Hさんはよくfacebookに写真やら近況やらを載せていますから、大学での勉強は大変だと感じつつも学生生活を楽しんでいることは知っていました。実際に顔を見て話を聞いて、本当にリア充のキャンパスライフを送っているんだなと思いました。どうやら順調に滑り出したようですから、心に太い柱が一本通っているHさんなら、このまま学業に励み続けてくれるんじゃないでしょうか。

しかし、J大学にも勉強の意欲を喪失してしまったような学生もいるそうです。日本人の学生なら、たとえ退学してもどこかに居場所はありますが、留学生はそうはいきません。次の居場所を確保するまでは、いやでもその大学にい続けなければなりません。J大学ともなると、名前にあこがれて入ったはいいけれど…という留学生がいても不思議ではありません。残念ながら、KCPにもそうなりかねない学生がいます。大学の名前につられて自分のやりたいことはどこかに置き忘れてしまっている学生です。

Hさんは、1年間大学生活を送った先輩として、KCPの学生に戒めの言葉を残してくれました。進学してからの勉強は、真に自分の人生を決めるものです。いい加減な気持ちで進学先を決めてほしくないし、生半可な心構えで進学先での学問に臨んでほしくもありません。

玉砕もせず

1月28日(土)

12月のJLPTの結果をまとめました。まず気になったのが、出願したのに受験しなかった学生が多かったことです。中には体を壊して帰国を余儀なくされた学生もいますが、大半はろくな理由などなさそうな学生たちです。この敵前逃亡組のおかげで、出願者に占める合格者の割合は、野球の打率並みとなってしまいました。
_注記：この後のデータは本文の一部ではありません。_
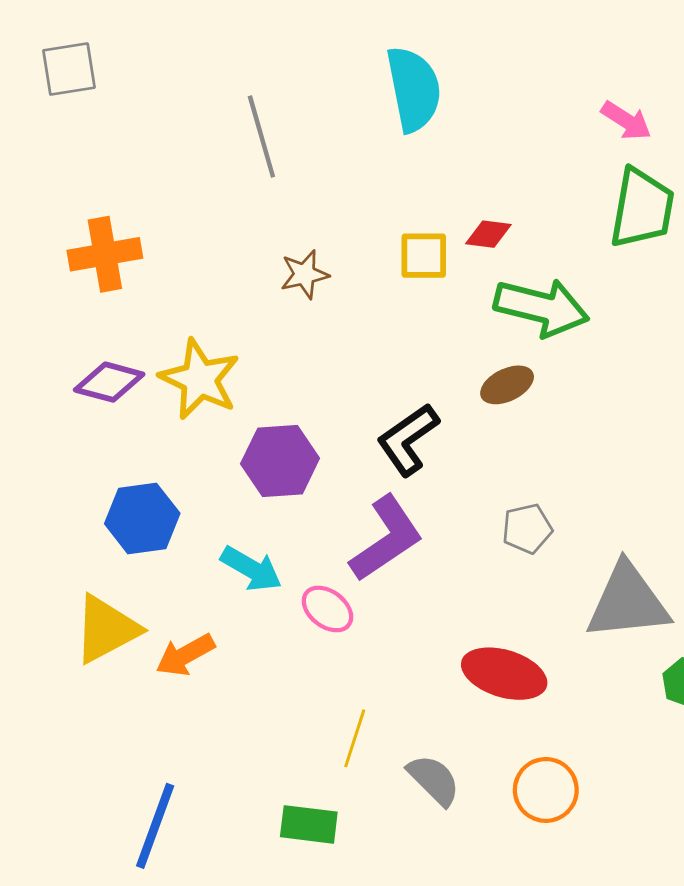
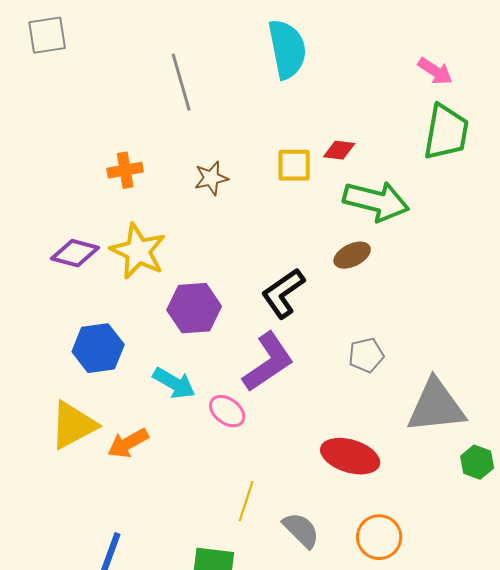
orange cross: (105, 254) -> (125, 170), moved, size x0.7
次に、得手不得手のはっきりしている学生代わりと多いということです。JLPTには、言語知識(文字・語彙・文法)、読解、聴解の3分野が設定されていますが、合格者でもこの3分野間の得点差が大きい学生が目立ちました。学習者の四技能を満遍なく伸ばしていくのがKCPのカリキュラムの基本方針です。しかし、絶対値の高さは別として、どの分野も平均的に得点した学生は少なかったです。

聴解が他の2分野よりも図抜けて高得点の学生は、名前を見ただけで声が聞こえてきそうな面々です。読解が飛び抜けている学生たちは、カリカリコツコツ勉強している様子が目に浮かんできます。しかし、言語知識ががくんと落ちる学生がいつも漢字や文法の再テストを受けているかというと、そうでもありません。
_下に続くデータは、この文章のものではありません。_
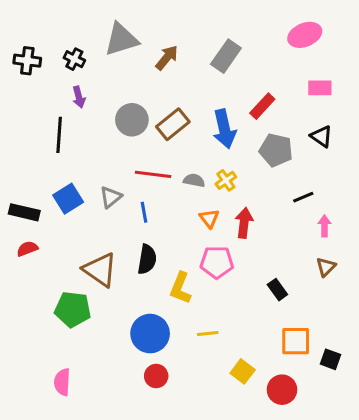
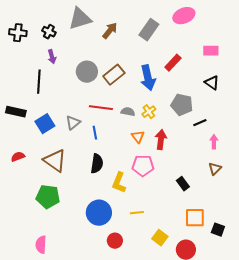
pink ellipse: (305, 35) -> (184, 16), moved
gray pentagon: (276, 150) -> (182, 105), moved
black rectangle: (24, 212) -> (16, 112), moved
brown triangle: (100, 270) -> (55, 161), moved
red circle: (156, 376) -> (115, 241), moved

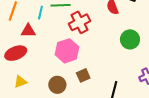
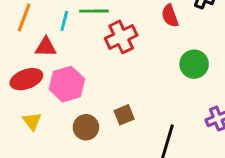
pink hexagon: (67, 51) -> (67, 84), moved
yellow triangle: (20, 82) -> (32, 121), turned -48

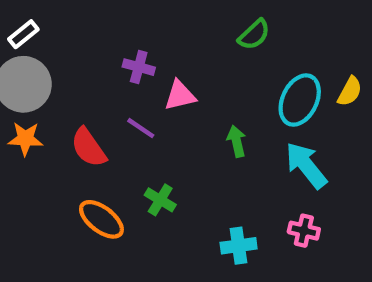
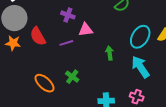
purple line: (141, 128) -> (66, 43), turned -56
red semicircle: (89, 148) -> (38, 36), moved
得意分野をより一層伸ばす勉強をすれば不得意分野は自然消滅するとも言われていますが、JLPTについて言えば、苦手を克服することが不可欠だと思います。全体的な底力があれば、たとえば読解が他に比べて弱くても合格点は確保できるでしょう。しかし、合格点付近の実力だと、足を引っ張る科目が命取りになります。JPLT自体が、一芸に秀でた受験生よりも、各分野に平均的に力を持っている受験生を好んでいるように見えます。

何より困るのが、敵前逃亡のやつらです。受験料をどぶに捨てるのは本人の勝手ですが、どういう精神構造を持っているのでしょう。玉砕すらできないのだとしたら、これからの人生、明るくないんじゃないでしょうか。

世界一

1月27日(金)

超級で使っている読解テキストに「新宿駅の一日の乗降客数は世界一」という文があるので、世界の駅の乗降客数を調べました。「世界の」といいつつも、統計データが揃っている国となると、どうしても先進国に偏ってしまいます。でも、それ以外の国は鉄道があまり発達していないので、大した乗降客があるとは思えず、上位のランキングには影響を与えないだろうと判断しました。
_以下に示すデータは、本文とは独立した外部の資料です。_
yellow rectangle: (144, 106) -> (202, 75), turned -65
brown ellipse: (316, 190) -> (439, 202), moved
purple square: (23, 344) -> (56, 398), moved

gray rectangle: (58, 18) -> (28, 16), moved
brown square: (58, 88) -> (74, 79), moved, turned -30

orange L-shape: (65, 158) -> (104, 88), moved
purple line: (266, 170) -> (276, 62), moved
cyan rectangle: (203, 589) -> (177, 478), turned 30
日本の駅が上位を独占するだろうとは予測していましたが、best(most?)100駅の80駅余りを日本が占めているとは予想以上でした。アムステルダム中央駅が御徒町駅といい勝負、ローマ・テルミニ駅やパリ北駅が町田駅や川崎駅並みと、その国を代表する駅が東京近郊のちょっとした乗換え駅と同程度の乗降客数でした。新宿駅は町田駅や川崎駅の7倍ほどの乗降客数ですから、いかにとんでもないことになっているかがわかります。

鉄道は大量輸送機関で、多くの乗客を同一方向に運ぶとき、その力を発揮します。東京のように一極集中の極みみたいな都市は、この条件にぴったりです。私が上述のヨーロッパの駅で乗り降りしたのはかなり昔のことですが、その当時の新宿駅など東京のターミナル駅と比べるとずいぶんのどかだなという印象を持ちました。見方を変えると、東京圏は世界で最も鉄道を有効活用している町なのです。

駅舎にしても、新宿駅・渋谷駅・池袋駅の“三横綱”は実用一点張りで、ヨーロッパの都市の中央駅のような建物としての芸術性は皆無に等しいです。わずかに東京駅の丸の内側駅舎にいくらか芸術の香りを感じるのみです。また、今学期の読解では、パリの駅は構内にピアノが置いてあって誰でも弾けるようになっているという内容の教材も扱いました。残念ながら、東京圏の駅は利用者が多すぎて遊び心を楽しむどころではないのです。

どこ出身の学生も、多かれ少なかれ、朝の身動きが取れないほどのラッシュにはショックを受けるようです。でも、日本、特に東京で留学生活を続けようと思うなら、これに打ち勝たなければなりません。そういう意味でも、頑張れ留学生!

欲がない

1月26日(木)

SさんがH大学の出願をどうすればいいか聞きに来ました。H大学から大学案内を取り寄せたけれども、参考になる資料が少なくて困っているとのことでした。自分の勉強したいことが本当に勉強できるか確認したいのに、肝心なことがさっぱり書いていないと言います。

どこの大学も学生の確保に必死なのに、Sさんのように本気で勉強したがっている受験生を取り逃がしかねないパンフレットなどあるのだろうかと思いながら、そのパンフレットを見ました。そうしたら、本当に書いていないんですねえ。これじゃあSさんが私のところに相談に来たのも無理はないと思いました。

ないないと言っていても始まらないので、H大学のホームページを見てみました。パンフレットよりはましでしたが、依然として受験生が大学を知るのには大いに不足です。Sさんが狙っている学科にどんな専門の先生がいるのかさえも、最後までわからずじまいでした。研究上協力関係にある機関のホームページに飛ぶのはいいのですが、H大学自身の言葉でその研究について語ってもらいたかったです。他機関のホームページでは、H大学の立ち位置やその研究にかける熱意がわかりません。

それでも、SさんはH大学に行こうと考えています。A大学受験の際に、少し足を伸ばして訪れたHの町に引かれてしまったようです。こんな強力なファンが生まれたのに、そのファンの気持ちを揺るがすような学生募集資料しかないH大学は、欲がなくおおらかでもあり、商売下手で時流をつかみ損ねてもいます。

私もHの町が好きで、その町の人々に尊敬のまなざしで見つめられているH大学の学生はさぞかし幸せだろうと思っていました。それだけに、この広報力の低さにはがっかりさせられました。